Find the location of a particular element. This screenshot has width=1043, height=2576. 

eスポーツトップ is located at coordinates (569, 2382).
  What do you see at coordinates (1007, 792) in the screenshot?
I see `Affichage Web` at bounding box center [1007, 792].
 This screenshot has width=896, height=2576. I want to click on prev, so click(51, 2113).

--- Work request ---
All of the entries must be written out exactly as they stand.

--- Task answer ---
Find the location of a particular element. This screenshot has width=1043, height=2576. 

eスポーツトップ is located at coordinates (569, 2382).
  What do you see at coordinates (1007, 792) in the screenshot?
I see `Affichage Web` at bounding box center [1007, 792].
 This screenshot has width=896, height=2576. I want to click on prev, so click(51, 2113).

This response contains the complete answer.